**EXERCISE:** Your copy should match the entries exactly, with no images carried over.

**PROVIDED ENTRIES:**
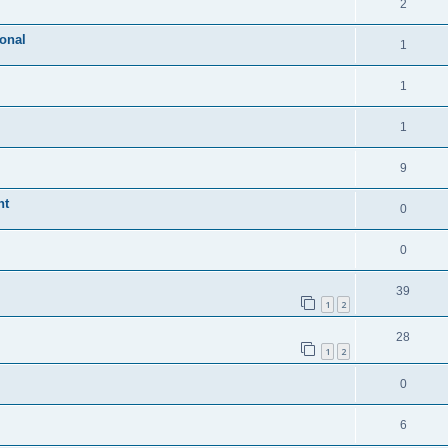
2
ional
1
1
1
9
nt
0
0
39
1
2
28
1
2
0
6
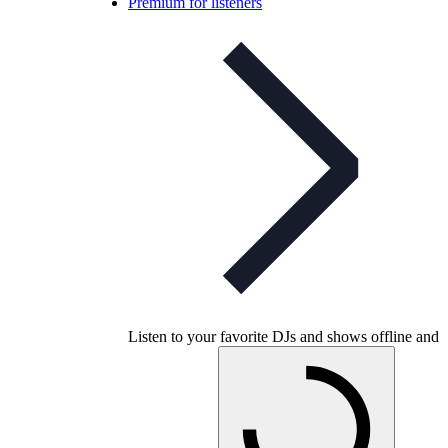
Premium for listeners
Listen to your favorite DJs and shows offline and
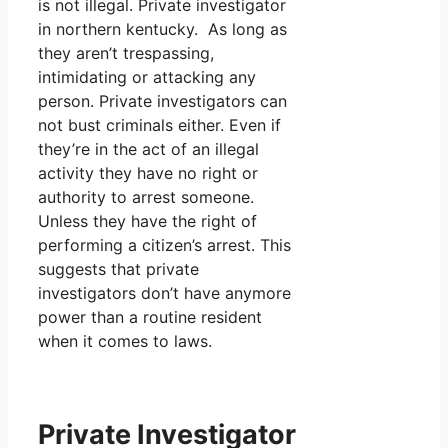
is not illegal. Private investigator
in northern kentucky. As long as
they aren’t trespassing,
intimidating or attacking any
person. Private investigators can
not bust criminals either. Even if
they’re in the act of an illegal
activity they have no right or
authority to arrest someone.
Unless they have the right of
performing a citizen’s arrest. This
suggests that private
investigators don’t have anymore
power than a routine resident
when it comes to laws.
Private Investigator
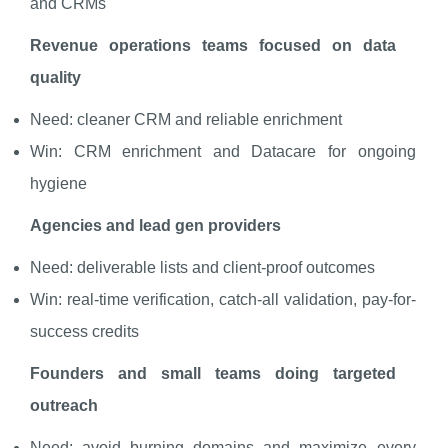
and CRMs
Revenue operations teams focused on data
quality
Need: cleaner CRM and reliable enrichment
Win: CRM enrichment and Datacare for ongoing
hygiene
Agencies and lead gen providers
Need: deliverable lists and client-proof outcomes
Win: real-time verification, catch-all validation, pay-for-
success credits
Founders and small teams doing targeted
outreach
Need: avoid burning domains and maximize every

**RESULT OF THIS TASK:**
2
ional
1
1
1
9
nt
0
0
39
1
2
28
1
2
0
6
Premium for listeners
Listen to your favorite DJs and shows offline and
is not illegal. Private investigator
in northern kentucky. As long as
they aren’t trespassing,
intimidating or attacking any
person. Private investigators can
not bust criminals either. Even if
they’re in the act of an illegal
activity they have no right or
authority to arrest someone.
Unless they have the right of
performing a citizen’s arrest. This
suggests that private
investigators don’t have anymore
power than a routine resident
when it comes to laws.
Private Investigator
and CRMs
Revenue operations teams focused on data
quality
Need: cleaner CRM and reliable enrichment
Win: CRM enrichment and Datacare for ongoing
hygiene
Agencies and lead gen providers
Need: deliverable lists and client-proof outcomes
Win: real-time verification, catch-all validation, pay-for-
success credits
Founders and small teams doing targeted
outreach
Need: avoid burning domains and maximize every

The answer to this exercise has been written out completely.